Meisner Suing Fannie Mae and Freddie Mac

Meisner Suing Fannie Mae and Freddie Macmodern tax

(Press Release, 6/24/2011)

 

Pontiac, Michigan – Oakland County Treasurer Andy Meisner has joined with Oakland County Executive L. Brooks Patterson on behalf of the taxpayers of Oakland County in suing the Federal National Mortgage Association (Fannie Mae) and the Federal Home Loan Mortgage Corporation (Freddie Mac) to recover over $12 million in unpaid real estate transfer taxes on the sale of mortgage foreclosed properties in the County.

 

“It’s time for those who caused the foreclosure crisis and the enormous drops in Oakland County property values to pay their fair share,” said Oakland County Treasurer Andy Meisner.  “Oakland County taxpayers shouldn’t have to pick up the tab to clean up Fannie and Freddie’s mess.”

 

Under Michigan’s real estate transfer tax, counties receive $1.10 per $1,000 of value and the State receives $7.50 per $1,000 of value per transaction.  The Oakland County lawsuit is based on around 200 real estate transactions over the course of 6 years, each at an average of $100,000 per transaction.  In each of these transactions, Fannie Mae and Freddie Mac claimed a governmental exemption to the real estate transfer taxes even though the companies are private, for-profit corporations whose stock is traded on the New York Stock Exchange.

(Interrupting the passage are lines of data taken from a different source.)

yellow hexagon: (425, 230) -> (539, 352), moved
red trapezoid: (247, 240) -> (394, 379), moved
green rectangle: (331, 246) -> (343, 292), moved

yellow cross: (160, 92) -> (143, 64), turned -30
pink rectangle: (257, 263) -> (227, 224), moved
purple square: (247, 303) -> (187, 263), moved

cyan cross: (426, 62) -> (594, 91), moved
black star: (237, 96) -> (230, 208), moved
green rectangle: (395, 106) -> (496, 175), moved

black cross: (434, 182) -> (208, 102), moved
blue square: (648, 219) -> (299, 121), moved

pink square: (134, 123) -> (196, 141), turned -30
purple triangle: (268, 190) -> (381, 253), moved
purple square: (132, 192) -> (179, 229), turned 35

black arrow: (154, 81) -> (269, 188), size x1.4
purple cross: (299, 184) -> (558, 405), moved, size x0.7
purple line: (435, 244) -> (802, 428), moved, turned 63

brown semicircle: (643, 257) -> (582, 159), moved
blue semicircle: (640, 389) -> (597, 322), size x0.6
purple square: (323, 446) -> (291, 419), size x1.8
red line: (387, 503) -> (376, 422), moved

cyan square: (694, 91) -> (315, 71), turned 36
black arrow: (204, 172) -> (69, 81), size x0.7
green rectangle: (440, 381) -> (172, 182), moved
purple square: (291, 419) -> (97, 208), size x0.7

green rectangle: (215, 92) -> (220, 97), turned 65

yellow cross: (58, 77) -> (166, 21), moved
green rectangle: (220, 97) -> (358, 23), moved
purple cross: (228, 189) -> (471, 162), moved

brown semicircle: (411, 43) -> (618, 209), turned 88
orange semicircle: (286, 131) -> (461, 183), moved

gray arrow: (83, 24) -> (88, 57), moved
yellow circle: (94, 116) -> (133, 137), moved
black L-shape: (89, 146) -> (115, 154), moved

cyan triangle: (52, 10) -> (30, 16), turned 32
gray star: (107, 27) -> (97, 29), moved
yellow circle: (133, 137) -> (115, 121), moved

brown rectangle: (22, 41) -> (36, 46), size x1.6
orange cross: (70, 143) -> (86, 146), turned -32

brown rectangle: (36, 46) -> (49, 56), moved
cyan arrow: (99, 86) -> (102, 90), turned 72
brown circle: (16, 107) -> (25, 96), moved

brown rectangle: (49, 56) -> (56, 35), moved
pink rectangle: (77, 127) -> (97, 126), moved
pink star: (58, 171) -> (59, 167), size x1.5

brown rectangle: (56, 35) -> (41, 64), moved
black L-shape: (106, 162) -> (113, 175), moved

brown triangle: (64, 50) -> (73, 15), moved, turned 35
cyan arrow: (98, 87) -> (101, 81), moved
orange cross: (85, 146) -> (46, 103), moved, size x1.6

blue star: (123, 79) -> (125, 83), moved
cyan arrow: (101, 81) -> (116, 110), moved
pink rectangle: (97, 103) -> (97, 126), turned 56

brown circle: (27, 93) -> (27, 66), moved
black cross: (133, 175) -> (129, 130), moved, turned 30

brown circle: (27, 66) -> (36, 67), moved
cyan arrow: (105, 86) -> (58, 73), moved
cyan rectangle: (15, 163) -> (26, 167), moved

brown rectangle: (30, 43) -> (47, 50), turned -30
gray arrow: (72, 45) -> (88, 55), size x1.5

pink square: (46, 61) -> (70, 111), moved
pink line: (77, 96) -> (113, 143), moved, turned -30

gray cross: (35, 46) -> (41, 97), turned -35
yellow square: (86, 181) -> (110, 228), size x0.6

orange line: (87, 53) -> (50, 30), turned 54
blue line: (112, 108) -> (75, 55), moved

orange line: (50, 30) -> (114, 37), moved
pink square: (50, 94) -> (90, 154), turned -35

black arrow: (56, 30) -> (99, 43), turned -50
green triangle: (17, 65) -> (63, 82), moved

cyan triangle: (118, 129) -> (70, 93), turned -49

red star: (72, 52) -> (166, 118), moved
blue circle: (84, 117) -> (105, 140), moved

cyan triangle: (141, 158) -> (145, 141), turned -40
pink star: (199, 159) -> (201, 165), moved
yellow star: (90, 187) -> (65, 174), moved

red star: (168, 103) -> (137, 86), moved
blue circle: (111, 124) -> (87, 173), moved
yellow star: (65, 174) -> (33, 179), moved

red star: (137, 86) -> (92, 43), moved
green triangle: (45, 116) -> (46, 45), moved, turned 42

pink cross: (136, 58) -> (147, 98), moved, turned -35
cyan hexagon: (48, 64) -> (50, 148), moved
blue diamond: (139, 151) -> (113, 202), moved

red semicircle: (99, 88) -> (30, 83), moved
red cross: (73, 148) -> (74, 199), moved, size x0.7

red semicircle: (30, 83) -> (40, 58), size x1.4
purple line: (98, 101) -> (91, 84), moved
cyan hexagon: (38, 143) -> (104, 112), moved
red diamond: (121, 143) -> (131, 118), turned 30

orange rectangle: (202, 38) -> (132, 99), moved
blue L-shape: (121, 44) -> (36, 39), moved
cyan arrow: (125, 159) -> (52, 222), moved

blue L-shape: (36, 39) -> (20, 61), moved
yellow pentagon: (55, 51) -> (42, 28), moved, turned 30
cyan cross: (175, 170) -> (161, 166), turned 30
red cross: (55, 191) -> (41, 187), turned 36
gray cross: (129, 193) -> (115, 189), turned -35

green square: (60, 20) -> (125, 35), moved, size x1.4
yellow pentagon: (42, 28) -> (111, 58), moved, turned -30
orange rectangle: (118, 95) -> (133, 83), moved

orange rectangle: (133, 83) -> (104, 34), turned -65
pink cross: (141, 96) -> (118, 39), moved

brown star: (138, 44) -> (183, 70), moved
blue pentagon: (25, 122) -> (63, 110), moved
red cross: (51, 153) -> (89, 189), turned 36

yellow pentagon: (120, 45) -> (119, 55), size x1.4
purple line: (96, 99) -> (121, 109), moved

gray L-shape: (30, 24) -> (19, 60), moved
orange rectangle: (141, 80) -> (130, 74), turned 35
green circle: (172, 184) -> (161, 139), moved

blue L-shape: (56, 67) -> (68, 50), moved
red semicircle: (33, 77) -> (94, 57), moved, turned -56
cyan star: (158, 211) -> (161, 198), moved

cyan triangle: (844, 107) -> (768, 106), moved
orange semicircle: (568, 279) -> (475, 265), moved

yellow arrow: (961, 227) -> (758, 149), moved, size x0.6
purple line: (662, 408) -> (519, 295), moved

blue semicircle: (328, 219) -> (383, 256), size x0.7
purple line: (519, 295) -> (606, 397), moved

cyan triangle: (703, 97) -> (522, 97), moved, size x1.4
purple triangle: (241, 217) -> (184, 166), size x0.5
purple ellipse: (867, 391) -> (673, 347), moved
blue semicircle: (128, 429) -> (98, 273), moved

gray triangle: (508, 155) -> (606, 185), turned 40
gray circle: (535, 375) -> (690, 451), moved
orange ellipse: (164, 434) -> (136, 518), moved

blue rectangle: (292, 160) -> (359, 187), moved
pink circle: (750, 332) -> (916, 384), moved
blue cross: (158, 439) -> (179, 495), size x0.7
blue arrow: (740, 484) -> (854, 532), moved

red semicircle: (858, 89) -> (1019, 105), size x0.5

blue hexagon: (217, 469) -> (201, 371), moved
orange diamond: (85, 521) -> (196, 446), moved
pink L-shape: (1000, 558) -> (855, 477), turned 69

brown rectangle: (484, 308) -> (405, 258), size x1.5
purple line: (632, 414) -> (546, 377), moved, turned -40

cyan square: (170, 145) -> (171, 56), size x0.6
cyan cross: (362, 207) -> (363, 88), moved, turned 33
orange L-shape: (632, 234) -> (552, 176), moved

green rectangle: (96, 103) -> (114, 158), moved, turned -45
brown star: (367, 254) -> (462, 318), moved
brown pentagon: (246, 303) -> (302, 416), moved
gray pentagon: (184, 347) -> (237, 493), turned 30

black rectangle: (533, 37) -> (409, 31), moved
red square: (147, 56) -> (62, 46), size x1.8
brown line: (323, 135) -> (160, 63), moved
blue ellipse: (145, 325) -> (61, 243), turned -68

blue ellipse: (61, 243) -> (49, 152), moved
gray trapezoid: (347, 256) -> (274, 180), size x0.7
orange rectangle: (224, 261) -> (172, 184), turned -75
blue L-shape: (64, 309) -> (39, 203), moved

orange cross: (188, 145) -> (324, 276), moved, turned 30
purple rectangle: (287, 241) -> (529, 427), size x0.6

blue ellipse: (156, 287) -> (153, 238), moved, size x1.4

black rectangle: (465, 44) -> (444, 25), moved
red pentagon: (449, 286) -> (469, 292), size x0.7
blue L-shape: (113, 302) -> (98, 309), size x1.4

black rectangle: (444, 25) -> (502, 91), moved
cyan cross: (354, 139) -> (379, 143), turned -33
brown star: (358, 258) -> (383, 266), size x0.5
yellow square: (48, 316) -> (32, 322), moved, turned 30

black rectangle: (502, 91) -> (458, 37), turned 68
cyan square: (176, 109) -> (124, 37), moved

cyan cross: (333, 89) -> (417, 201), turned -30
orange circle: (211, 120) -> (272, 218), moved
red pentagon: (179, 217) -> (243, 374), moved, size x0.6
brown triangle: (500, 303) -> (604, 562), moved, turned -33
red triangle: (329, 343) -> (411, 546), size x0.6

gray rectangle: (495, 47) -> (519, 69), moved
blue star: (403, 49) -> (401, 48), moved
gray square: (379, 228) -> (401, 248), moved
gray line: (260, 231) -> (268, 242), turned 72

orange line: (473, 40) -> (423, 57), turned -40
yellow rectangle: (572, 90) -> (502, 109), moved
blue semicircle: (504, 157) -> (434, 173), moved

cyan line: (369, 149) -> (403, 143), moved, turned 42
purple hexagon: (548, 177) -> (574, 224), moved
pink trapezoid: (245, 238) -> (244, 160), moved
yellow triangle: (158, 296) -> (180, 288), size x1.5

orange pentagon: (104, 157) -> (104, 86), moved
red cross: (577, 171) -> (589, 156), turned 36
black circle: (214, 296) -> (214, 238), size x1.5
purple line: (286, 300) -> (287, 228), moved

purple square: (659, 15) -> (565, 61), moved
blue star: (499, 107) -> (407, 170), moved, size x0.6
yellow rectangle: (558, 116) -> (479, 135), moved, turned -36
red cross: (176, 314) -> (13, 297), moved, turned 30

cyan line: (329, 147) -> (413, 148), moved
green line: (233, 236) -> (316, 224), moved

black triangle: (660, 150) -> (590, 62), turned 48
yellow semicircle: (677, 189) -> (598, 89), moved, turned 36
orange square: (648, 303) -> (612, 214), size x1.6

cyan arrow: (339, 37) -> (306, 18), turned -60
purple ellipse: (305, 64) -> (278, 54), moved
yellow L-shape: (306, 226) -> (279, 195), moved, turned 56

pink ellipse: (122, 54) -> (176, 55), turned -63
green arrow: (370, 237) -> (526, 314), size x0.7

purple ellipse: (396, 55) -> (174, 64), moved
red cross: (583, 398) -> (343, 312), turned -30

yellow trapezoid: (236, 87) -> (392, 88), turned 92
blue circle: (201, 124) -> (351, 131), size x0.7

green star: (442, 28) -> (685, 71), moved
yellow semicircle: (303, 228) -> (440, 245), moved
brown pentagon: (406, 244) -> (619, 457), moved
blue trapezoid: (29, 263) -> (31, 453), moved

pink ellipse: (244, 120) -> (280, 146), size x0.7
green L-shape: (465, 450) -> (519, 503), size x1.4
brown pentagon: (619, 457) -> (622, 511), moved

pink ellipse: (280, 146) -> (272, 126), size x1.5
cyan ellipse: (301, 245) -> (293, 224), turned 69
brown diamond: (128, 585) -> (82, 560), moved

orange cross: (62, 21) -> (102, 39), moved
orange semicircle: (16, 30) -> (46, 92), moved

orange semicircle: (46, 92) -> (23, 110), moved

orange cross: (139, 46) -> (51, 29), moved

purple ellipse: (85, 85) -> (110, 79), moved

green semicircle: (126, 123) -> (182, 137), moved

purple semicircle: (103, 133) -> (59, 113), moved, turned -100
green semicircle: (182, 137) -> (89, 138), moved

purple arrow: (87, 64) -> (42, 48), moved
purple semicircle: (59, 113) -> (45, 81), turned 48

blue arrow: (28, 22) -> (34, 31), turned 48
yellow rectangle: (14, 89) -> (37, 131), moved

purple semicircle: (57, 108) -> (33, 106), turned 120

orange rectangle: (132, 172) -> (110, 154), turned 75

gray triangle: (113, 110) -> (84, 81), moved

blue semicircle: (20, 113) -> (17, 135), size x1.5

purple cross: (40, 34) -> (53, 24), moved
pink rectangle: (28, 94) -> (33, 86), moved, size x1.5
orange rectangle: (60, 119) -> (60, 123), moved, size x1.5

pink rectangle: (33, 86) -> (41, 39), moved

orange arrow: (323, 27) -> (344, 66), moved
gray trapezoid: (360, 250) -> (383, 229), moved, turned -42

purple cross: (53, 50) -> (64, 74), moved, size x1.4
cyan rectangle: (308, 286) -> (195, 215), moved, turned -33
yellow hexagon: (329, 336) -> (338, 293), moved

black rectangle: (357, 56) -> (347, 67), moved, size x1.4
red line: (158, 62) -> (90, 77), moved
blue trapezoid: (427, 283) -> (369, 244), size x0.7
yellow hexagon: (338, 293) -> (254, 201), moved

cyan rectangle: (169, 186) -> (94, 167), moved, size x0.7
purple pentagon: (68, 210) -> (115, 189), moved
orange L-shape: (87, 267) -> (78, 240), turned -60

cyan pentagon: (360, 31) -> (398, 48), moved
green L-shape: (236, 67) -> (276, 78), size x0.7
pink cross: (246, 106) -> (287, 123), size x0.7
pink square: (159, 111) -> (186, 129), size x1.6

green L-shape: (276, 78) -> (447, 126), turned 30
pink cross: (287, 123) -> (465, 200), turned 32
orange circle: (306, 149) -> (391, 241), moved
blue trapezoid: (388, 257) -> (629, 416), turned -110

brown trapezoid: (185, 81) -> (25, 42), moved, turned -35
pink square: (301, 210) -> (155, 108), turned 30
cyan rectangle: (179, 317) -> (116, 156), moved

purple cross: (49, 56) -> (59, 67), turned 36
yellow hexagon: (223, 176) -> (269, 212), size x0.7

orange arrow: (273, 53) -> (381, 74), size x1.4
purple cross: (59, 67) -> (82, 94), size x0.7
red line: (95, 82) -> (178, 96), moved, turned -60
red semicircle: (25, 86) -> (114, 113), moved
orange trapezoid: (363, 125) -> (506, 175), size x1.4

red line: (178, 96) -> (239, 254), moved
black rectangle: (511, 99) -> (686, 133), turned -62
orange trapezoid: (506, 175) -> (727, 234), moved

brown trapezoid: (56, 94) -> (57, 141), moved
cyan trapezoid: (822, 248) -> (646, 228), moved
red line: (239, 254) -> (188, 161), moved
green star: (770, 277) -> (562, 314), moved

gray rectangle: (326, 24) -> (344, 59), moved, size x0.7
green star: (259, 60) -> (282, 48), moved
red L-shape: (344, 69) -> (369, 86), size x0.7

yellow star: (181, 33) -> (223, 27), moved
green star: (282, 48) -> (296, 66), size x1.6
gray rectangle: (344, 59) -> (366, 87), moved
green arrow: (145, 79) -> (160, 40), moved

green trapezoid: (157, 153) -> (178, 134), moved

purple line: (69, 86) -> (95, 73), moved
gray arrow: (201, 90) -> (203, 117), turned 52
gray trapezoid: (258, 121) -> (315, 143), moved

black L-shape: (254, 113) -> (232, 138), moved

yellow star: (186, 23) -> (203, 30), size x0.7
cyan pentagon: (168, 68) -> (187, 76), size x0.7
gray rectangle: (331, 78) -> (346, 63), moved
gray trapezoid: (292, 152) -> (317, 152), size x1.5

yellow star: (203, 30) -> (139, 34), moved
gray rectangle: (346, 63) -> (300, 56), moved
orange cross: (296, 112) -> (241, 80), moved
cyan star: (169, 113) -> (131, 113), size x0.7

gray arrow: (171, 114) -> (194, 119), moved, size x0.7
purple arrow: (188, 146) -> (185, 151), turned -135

“If it walks, flies and quacks like a duck, it’s a duck,” said Meisner.  “In this case, Fannie and Freddie walk, fly and quack like private companies, right down to the multi-million dollar salaries for their CEOs.  That means that they are not entitled to exemptions made for government entities.”

 

Oakland County Corporation Counsel Judith Cunningham, outside council Bill Horton and Ken Robinson, and Meisner have been developing the legal strategy for months.  The lawsuit was filed on Monday, June 20, 2011 in the United States District for the Eastern District of Michigan, and has been assigned to Judge Victoria Roberts.

 

“It will take decades for Oakland County to dig out of the mess caused by the foreclosure crisis,” said Meisner.  “In addition to aggressive mortgage foreclosure prevention and maintenance of foreclosed properties, this suit is part of our broader strategy to turn things around.”

 

Additional suits targeting other responsible parties for the foreclosure crisis are likely including financial institutions, mortgage lenders and the Mortgage Electronic Registration System (MERS), which has been used by the mortgage industry as a tax and fee avoidance vehicle.